NEURAL FRAILTY MACHINE: BEYOND PROPOR-TIONAL HAZARD ASSUMPTION IN NEURAL SURVIVAL REGRESSIONS

Abstract

We present neural frailty machine (NFM), a powerful and flexible neural modeling framework for survival regressions. The NFM framework utilizes the classical idea of multiplicative frailty in survival analysis to capture unobserved heterogeneity among individuals, at the same time being able to leverage the strong approximation power of neural architectures for handling nonlinear covariate dependence. Two concrete models are derived under the framework that extends neural proportional hazard models and nonparametric hazard regression models. Both models allow efficient training under the likelihood objective. Theoretically, for both proposed models, we establish statistical guarantees of neural function approximation with respect to nonparametric components via characterizing their rate of convergence. Empirically, we provide synthetic experiments that verify our theoretical statements.
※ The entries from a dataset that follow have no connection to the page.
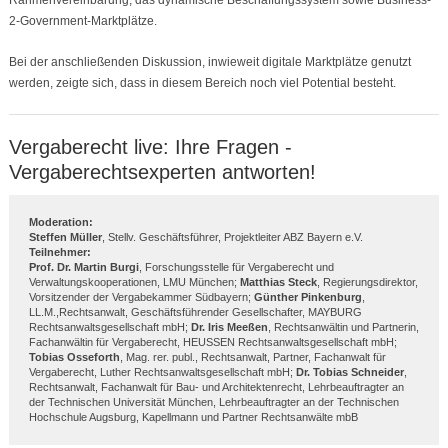
Rahmenvereinbarung, das dynamische Beschaffungssystem sowie Business-
2-Government-Marktplätze.
Bei der anschließenden Diskussion, inwieweit digitale Marktplätze genutzt
werden, zeigte sich, dass in diesem Bereich noch viel Potential besteht.
Vergaberecht live: Ihre Fragen -
Vergaberechtsexperten antworten!
Moderation:
Steffen
Müller
, Stellv. Geschäftsführer, Projektleiter ABZ Bayern e.V.
Teilnehmer:
Prof. Dr. Martin Burgi
, Forschungsstelle für Vergaberecht und
Verwaltungskooperationen, LMU München;
Matthias Steck
, Regierungsdirektor,
Vorsitzender der Vergabekammer Südbayern;
Günther Pinkenburg
,
LL.M.,Rechtsanwalt, Geschäftsführender Gesellschafter, MAYBURG
Rechtsanwaltsgesellschaft mbH;
Dr. Iris Meeßen
, Rechtsanwältin und Partnerin,
Fachanwältin für Vergaberecht, HEUSSEN Rechtsanwaltsgesellschaft mbH;
Tobias Osseforth
, Mag. rer. publ., Rechtsanwalt, Partner, Fachanwalt für
Vergaberecht, Luther Rechtsanwaltsgesellschaft mbH;
Dr. Tobias Schneider
,
Rechtsanwalt, Fachanwalt für Bau- und Architektenrecht, Lehrbeauftragter an
der Technischen Universität München, Lehrbeauftragter an der Technischen
Hochschule Augsburg, Kapellmann und Partner Rechtsanwälte mbB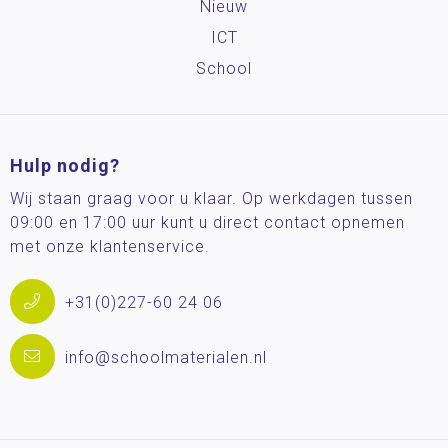
Nieuw
ICT
School
Hulp nodig?
Wij staan graag voor u klaar. Op werkdagen tussen
09:00 en 17:00 uur kunt u direct contact opnemen
met onze klantenservice.
+31(0)227-60 24 06
info@schoolmaterialen.nl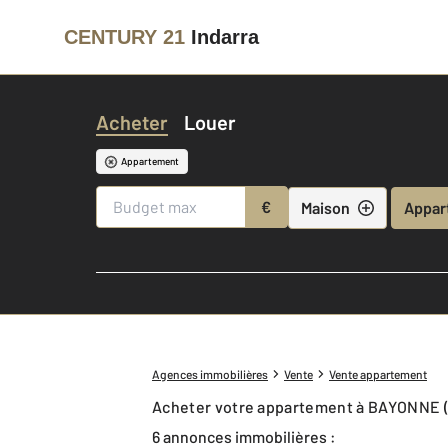
CENTURY 21
Indarra
Acheter
Louer
Appartement
€
Maison
Appar
Agences immobilières
Vente
Vente appartement
Acheter votre appartement à BAYONNE 
6 annonces immobilières :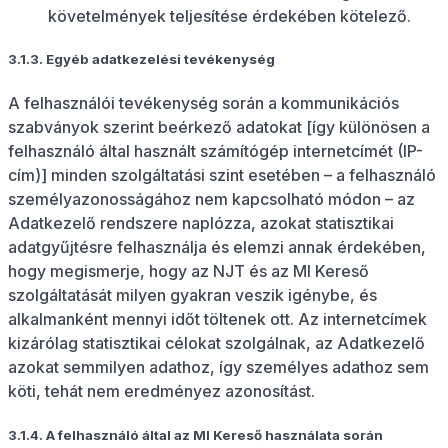
követelmények teljesítése érdekében kötelező.
3.1.3. Egyéb adatkezelési tevékenység
A felhasználói tevékenység során a kommunikációs
szabványok szerint beérkező adatokat [így különösen a
felhasználó által használt számítógép internetcímét (IP-
cím)] minden szolgáltatási szint esetében – a felhasználó
személyazonosságához nem kapcsolható módon – az
Adatkezelő rendszere naplózza, azokat statisztikai
adatgyűjtésre felhasználja és elemzi annak érdekében,
hogy megismerje, hogy az NJT és az MI Kereső
szolgáltatását milyen gyakran veszik igénybe, és
alkalmanként mennyi időt töltenek ott. Az internetcímek
kizárólag statisztikai célokat szolgálnak, az Adatkezelő
azokat semmilyen adathoz, így személyes adathoz sem
köti, tehát nem eredményez azonosítást.
3.1.4. A felhasználó által az MI Kereső használata során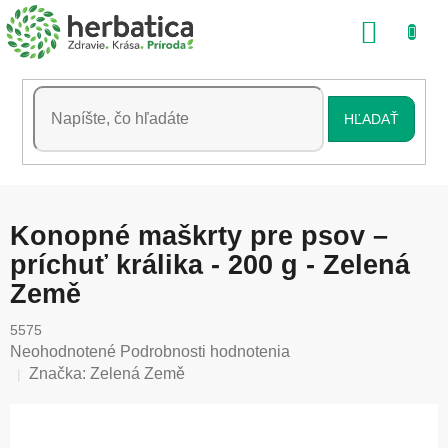
Prejsť
NÁKU
na
obsah
KOŠÍK
HĽADAŤ
Konopné maškrty pre psov –
príchuť králika - 200 g - Zelená
Země
5575
Priemerné
Neohodnotené
Podrobnosti hodnotenia
hodnotenie
Značka:
Zelená Země
produktu
je
0,0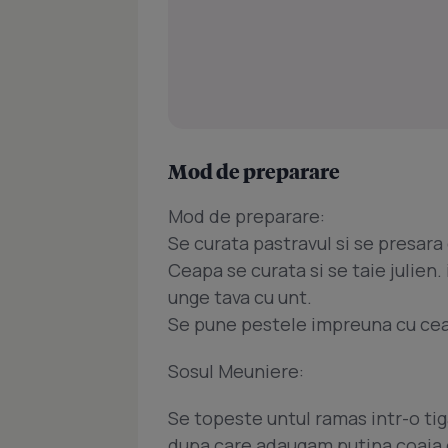
Mod de preparare
Mod de preparare:
Se curata pastravul si se presara 
Ceapa se curata si se taie julien
unge tava cu unt.
Se pune pestele impreuna cu ceap
Sosul Meuniere:
Se topeste untul ramas intr-o tig
dupa care adaugam putina coaja d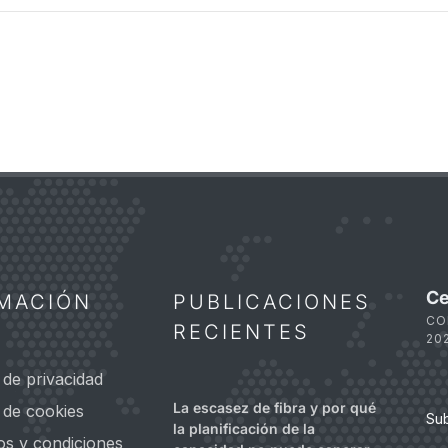
Ce
MACIÓN
PUBLICACIONES
CO
RECIENTES
20
a de privacidad
La escasez de fibra y por qué
a de cookies
Su
la planificación de la
os y condiciones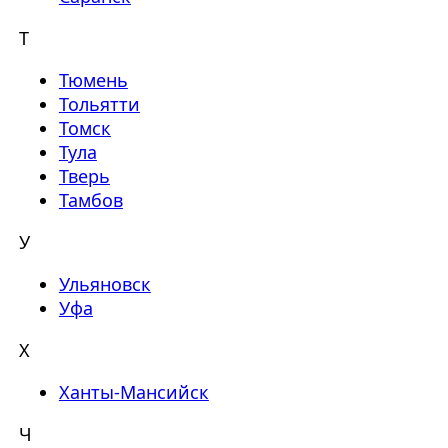
Т
Тюмень
Тольятти
Томск
Тула
Тверь
Тамбов
У
Ульяновск
Уфа
Х
Ханты-Мансийск
Ч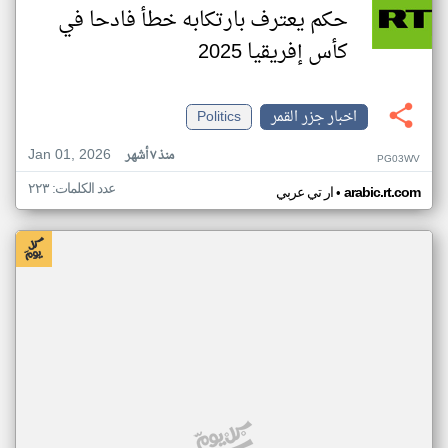
حكم يعترف بارتكابه خطأ فادحا في
كأس إفريقيا 2025
اخبار جزر القمر
Politics
Jan 01, 2026
منذ ٧ أشهر
PG03WV
عدد الكلمات: ٢٢٣
•
arabic.rt.com
ار تي عربي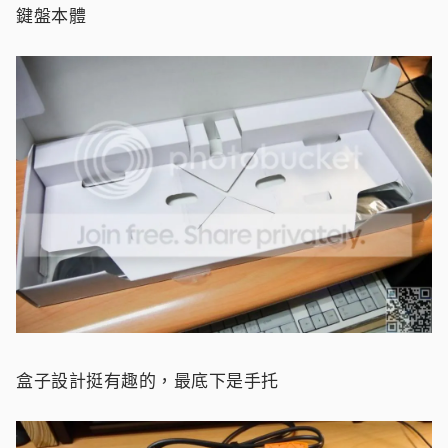
鍵盤本體
盒子設計挺有趣的，最底下是手托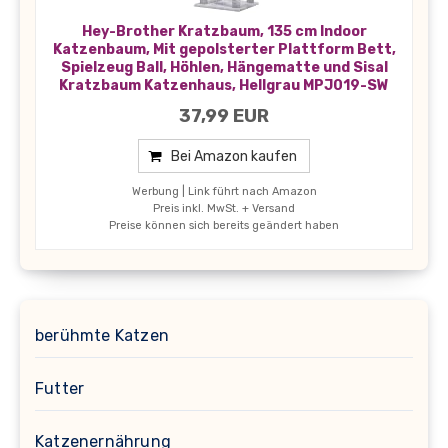
Hey-Brother Kratzbaum, 135 cm Indoor
Katzenbaum, Mit gepolsterter Plattform Bett,
Spielzeug Ball, Höhlen, Hängematte und Sisal
Kratzbaum Katzenhaus, Hellgrau MPJ019-SW
37,99 EUR
Bei Amazon kaufen
Werbung | Link führt nach Amazon
Preis inkl. MwSt. + Versand
Preise können sich bereits geändert haben
berühmte Katzen
Futter
Katzenernährung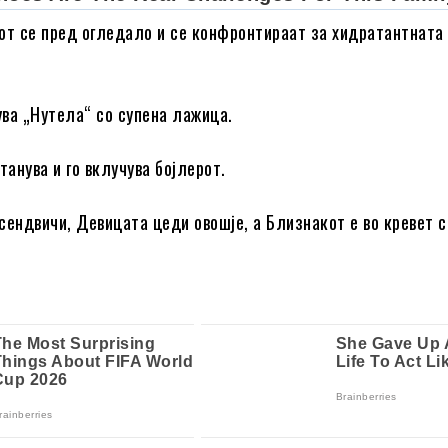
от се пред огледало и се конфронтираат за хидратантната
ва „Нутела“ со супена лажица.
анува и го вклучува бојлерот.
сендвичи, Девицата цеди овошје, а Близнакот е во кревет 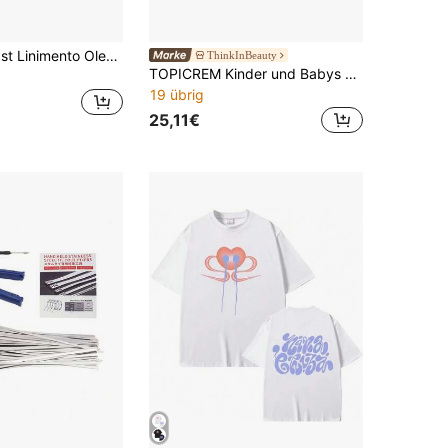
Uriage Baby 1st Linimento Oleotermal 500ml (16.91fl Oz) - Linimento für Babys, Reinigungsprodukt für den Windelbereich, Uriage Thermalwasser, Meadowfoam-Öl, Glycerin, Vitamin E, Dermokosmetik
ThinkInBeauty
TOPICREM Kinder und Babys DS+ BABY Milchschorf-Shampoo
19 übrig
25,11€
We also conduct experimental evaluations over 6 benchmark datasets of different scales, showing that the proposed NFM models outperform state-of-the-art survival models in terms of predictive performance.

1. INTRODUCTION

Regression analysis of time-to-event data (Kalbfleisch & Prentice, 2002) has been among the most important modeling tools for clinical studies and has witnessed a growing interest in areas like corporate finance (Duffie et al., 2009) , recommendation systems (Jing & Smola, 2017), and computational advertising (Wu et al., 2015) . The key feature that differentiates time-to-event data from other types of data is that they are often incompletely observed, with the most prevailing form of incompleteness being the right censoring mechanism (Kalbfleisch & Prentice, 2002) . In the right censoring mechanism, the duration time of a sampled subject is (sometimes) only known to be larger than the observation time instead of being recorded precisely. It is well known in the community of survival analysis that even in the case of linear regression, naively discarding the censored observations produces estimation results that are statistically biased (Buckley & James, 1979) , at the same time losses sample efficiency if the censoring proportion is high. Cox's proportional hazard (CoxPH ) model (Cox, 1972) using the convex objective of negative partial likelihood (Cox, 1975) is the de facto choice in modeling right censored time-to-event data (hereafter abbreviated as censored data without misunderstandings). The model is semiparametric (Bickel et al., 1993) in the sense that the baseline hazard function needs no parametric assumptions. The original formulation of CoxPH model assumes a linear form and therefore has limited flexibility since the truth is not necessarily linear. Subsequent studies extended CoxPH model to nonlinear variants using ideas from nonparametric regression (Huang, 1999; Cai et al., 2007; 2008) , ensemble learning (Ishwaran et al., 2008) , and neural networks (Faraggi & Simon, 1995; Katzman et al., 2018) . While such extensions allowed a more flexible nonlinear dependence structure with the covariates, the learning objectives were still derived under the proportional hazards (PH) assumption, which was shown to be inadequate in many real-world scenarios (Gray, 2000) . The most notable case was the failure of modeling the phenomenon of crossing hazards (Stablein & Koutrouvelis, 1985) . It is thus of significant interest to explore extensions of CoxPH that both allow nonlinear dependence over covariates and relaxations of the PH assumption.